AS Tetap Utamakan COC untuk Atasi Konflik Laut China Selatan

Sonya Michaella    •    Rabu, 15 Nov 2017 11:40 WIB
laut china selatan
AS Tetap Utamakan COC untuk Atasi Konflik Laut China Selatan
Presiden AS Donald Trump bersama dengan pemimpin negara anggota ASEAN di Manila, Filipina (Foto: AFP).

Jakarta: Dalam pertemuan Amerika Serikat (AS) dan ASEAN di sela KTT ASEAN ke-41 di Pasay City, Filipina, polemik Laut China Selatan menjadi salah satu bahasan.

(Baca: Presiden Meminta Perundingan CoC Segera Diselesaikan).

Wakil Duta Besar AS untuk ASEAN, Daniel Shield mengatakan, AS tetap berpegang teguh pada penyelesaian Code of Conduct (CoC) untuk menyelesaikan kasus ini.

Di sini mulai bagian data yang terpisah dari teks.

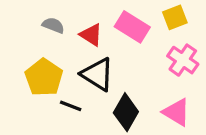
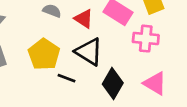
pink cross: (183, 60) -> (146, 39), moved, turned -30

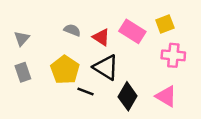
pink cross: (146, 39) -> (173, 55), moved

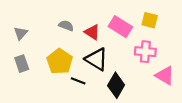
yellow square: (165, 24) -> (150, 20), turned 35
pink cross: (173, 55) -> (145, 52), moved
pink triangle: (166, 96) -> (165, 75), moved

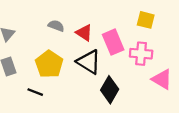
pink rectangle: (120, 27) -> (113, 42), moved, turned 35
black line: (78, 81) -> (35, 92), moved

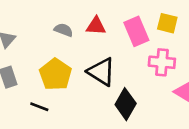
red triangle: (84, 33) -> (96, 26), moved, turned -30
pink rectangle: (113, 42) -> (136, 31), moved

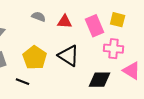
gray semicircle: (64, 30) -> (39, 17), moved
black diamond: (126, 104) -> (100, 80), moved, turned 60

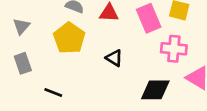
black triangle: (69, 56) -> (114, 58), size x0.6
yellow pentagon: (35, 58) -> (69, 38), moved

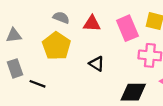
gray triangle: (21, 26) -> (14, 35), turned 42
black line: (53, 93) -> (37, 84), moved

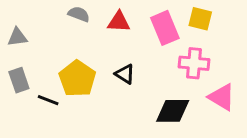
yellow pentagon: (56, 46) -> (77, 79), moved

"AS tetap berpegang teguh pada penyelesaian CoC dan hukum internasional yang ada untuk menyelesaikan masalah ini," ucap Shield dalam telekonferensi yang dilakukan di Kedutaan Besar AS di Jakarta, Rabu 15 November 2017.

"Namun, Code of Conduct bukanlah satu-satunya solusi untuk permasalahan Laut China Selatan," tegas dia.

Selain itu, Presiden AS Donald Trump yang hadir dalam pertemuan tersebut juga menekankan lagi tentang kebebasan navigasi dan juga zona bebas terbang tetap ada di kawasan Laut China Selatan.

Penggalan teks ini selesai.